EXERCISE PROMPT:
For the listing below, output exactly the lines from the line with "November 2025" up to and including the line with "fortinac-ca1 #", and no other lines.
-- Opening Marker --
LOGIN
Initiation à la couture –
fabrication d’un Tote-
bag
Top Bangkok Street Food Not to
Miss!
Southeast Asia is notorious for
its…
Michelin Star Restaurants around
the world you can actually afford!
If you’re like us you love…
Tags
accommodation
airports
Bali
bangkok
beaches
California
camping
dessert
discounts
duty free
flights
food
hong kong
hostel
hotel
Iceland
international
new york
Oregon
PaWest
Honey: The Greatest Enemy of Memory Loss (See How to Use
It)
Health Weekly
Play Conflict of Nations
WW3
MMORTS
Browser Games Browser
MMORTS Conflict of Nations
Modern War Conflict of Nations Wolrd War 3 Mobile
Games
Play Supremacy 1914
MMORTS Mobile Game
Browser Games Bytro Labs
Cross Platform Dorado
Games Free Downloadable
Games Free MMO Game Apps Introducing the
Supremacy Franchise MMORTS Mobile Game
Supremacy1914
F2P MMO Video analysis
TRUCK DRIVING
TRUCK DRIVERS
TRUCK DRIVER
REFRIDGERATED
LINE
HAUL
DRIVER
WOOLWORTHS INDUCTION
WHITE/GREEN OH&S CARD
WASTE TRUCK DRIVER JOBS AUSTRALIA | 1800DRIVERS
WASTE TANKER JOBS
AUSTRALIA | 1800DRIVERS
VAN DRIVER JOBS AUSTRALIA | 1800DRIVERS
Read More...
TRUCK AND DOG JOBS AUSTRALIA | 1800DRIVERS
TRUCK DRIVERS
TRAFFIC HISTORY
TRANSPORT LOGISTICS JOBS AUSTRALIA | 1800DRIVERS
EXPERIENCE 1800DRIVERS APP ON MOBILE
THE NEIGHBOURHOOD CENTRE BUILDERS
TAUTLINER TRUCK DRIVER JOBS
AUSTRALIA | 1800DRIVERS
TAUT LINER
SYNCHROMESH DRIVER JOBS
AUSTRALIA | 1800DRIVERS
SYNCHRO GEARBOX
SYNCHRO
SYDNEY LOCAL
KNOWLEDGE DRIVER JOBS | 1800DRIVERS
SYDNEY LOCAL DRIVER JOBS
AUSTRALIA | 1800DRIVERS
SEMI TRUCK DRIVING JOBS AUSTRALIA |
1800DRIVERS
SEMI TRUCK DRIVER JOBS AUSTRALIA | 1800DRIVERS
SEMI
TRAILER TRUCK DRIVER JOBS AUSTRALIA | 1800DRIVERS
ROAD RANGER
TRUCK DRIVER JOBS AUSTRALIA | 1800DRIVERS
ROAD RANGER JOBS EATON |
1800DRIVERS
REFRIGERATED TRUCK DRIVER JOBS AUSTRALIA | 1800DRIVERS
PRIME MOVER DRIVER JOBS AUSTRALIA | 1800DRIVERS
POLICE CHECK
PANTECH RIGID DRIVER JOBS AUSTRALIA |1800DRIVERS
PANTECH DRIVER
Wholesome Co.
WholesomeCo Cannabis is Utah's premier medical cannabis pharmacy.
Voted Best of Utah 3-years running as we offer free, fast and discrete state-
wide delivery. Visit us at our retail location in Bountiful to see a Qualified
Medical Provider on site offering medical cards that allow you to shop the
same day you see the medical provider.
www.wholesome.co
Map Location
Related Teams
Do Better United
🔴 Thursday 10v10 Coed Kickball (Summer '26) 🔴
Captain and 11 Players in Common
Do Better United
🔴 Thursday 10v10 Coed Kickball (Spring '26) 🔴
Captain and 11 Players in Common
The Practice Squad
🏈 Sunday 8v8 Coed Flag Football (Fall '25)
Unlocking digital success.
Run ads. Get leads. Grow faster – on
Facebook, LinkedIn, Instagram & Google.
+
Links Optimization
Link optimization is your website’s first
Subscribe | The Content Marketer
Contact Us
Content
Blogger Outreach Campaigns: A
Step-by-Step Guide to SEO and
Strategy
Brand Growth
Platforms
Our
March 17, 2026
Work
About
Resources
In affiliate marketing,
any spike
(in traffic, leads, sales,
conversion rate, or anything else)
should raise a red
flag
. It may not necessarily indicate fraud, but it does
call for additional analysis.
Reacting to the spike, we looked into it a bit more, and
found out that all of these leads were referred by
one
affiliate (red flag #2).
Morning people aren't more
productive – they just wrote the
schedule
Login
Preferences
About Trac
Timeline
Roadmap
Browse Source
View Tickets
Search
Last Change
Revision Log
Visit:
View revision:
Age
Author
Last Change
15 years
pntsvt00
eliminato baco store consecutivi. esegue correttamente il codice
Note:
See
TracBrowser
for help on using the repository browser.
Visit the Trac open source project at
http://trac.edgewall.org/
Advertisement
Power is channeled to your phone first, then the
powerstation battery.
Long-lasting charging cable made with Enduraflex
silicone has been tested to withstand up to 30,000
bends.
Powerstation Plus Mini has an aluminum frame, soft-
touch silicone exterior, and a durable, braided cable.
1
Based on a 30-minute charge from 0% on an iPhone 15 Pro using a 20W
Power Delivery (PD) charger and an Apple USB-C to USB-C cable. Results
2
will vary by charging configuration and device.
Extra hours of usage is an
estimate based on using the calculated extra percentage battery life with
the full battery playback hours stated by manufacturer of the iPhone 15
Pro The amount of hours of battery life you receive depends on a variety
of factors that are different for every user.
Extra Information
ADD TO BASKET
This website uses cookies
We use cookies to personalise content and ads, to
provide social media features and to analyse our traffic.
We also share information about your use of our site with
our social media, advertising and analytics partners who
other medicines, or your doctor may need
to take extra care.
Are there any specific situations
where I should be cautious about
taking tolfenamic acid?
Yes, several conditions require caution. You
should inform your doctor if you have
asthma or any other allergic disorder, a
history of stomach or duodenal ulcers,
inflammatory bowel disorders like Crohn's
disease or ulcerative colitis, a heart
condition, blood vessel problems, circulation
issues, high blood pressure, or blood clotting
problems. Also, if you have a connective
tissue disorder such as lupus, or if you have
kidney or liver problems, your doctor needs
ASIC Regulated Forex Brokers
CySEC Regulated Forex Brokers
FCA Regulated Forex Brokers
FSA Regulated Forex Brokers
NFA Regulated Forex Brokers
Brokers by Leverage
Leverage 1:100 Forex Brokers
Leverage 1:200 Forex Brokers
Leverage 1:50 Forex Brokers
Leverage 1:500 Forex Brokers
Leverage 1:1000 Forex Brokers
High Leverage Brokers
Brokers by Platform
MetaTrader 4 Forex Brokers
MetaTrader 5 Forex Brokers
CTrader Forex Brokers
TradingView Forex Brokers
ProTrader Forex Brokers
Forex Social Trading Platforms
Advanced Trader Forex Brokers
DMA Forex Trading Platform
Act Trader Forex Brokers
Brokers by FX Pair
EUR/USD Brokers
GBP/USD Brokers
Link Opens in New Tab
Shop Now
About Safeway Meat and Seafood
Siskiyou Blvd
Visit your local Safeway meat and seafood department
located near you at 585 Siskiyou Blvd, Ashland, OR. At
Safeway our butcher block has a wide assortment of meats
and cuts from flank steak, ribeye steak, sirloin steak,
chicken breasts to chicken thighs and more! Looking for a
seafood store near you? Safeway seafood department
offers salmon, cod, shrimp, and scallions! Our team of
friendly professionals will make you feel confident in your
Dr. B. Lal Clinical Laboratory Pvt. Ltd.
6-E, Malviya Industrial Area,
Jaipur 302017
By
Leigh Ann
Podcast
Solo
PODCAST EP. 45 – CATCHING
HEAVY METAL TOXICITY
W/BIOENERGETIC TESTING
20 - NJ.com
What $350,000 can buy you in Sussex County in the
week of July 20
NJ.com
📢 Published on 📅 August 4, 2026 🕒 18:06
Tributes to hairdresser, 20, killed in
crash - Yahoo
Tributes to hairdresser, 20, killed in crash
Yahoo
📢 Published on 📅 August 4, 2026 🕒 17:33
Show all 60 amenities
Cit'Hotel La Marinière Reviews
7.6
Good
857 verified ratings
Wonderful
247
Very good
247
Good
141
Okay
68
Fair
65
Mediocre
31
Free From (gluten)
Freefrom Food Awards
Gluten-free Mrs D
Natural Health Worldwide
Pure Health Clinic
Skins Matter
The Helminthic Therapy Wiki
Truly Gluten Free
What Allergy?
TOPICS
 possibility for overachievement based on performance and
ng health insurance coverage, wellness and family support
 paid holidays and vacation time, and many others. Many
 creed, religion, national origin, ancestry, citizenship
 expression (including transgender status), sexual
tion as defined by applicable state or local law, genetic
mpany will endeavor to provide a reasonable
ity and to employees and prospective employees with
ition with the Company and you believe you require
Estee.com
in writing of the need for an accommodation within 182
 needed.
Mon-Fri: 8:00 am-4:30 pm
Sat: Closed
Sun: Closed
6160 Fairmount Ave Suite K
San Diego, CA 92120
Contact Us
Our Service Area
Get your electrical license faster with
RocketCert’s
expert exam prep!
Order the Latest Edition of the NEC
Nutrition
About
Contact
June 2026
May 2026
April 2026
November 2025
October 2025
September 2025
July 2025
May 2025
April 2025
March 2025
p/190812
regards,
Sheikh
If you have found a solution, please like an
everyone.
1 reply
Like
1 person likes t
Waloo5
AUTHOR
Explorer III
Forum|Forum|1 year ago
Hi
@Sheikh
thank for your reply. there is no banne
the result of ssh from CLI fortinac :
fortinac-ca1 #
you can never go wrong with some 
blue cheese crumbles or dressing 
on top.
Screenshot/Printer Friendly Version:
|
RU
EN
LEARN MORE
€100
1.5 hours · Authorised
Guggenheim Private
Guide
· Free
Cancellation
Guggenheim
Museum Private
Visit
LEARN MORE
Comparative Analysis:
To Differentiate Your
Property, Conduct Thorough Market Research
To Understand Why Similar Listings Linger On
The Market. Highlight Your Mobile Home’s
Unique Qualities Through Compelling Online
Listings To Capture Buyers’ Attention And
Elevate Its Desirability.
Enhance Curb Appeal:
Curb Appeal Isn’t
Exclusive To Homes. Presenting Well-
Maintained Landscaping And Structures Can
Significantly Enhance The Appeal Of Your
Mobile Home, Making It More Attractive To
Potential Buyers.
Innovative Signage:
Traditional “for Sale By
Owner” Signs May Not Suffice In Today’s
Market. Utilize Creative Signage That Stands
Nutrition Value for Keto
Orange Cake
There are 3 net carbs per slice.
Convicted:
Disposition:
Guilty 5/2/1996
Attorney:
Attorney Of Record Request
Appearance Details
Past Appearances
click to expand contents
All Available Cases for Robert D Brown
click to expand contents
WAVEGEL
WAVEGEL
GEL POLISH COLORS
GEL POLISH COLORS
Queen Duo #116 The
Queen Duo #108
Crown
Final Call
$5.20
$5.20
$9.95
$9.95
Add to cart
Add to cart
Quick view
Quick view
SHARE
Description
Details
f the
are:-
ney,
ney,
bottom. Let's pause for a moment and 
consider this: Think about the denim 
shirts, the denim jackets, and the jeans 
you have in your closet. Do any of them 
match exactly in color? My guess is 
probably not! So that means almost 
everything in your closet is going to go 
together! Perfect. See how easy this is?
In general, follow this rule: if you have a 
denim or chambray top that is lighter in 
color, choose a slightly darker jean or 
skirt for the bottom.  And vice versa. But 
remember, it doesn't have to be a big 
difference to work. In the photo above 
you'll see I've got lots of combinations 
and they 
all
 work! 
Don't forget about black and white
-- Closing Marker --
FINISHED TASK:
November 2025
October 2025
September 2025
July 2025
May 2025
April 2025
March 2025
p/190812
regards,
Sheikh
If you have found a solution, please like an
everyone.
1 reply
Like
1 person likes t
Waloo5
AUTHOR
Explorer III
Forum|Forum|1 year ago
Hi
@Sheikh
thank for your reply. there is no banne
the result of ssh from CLI fortinac :
fortinac-ca1 #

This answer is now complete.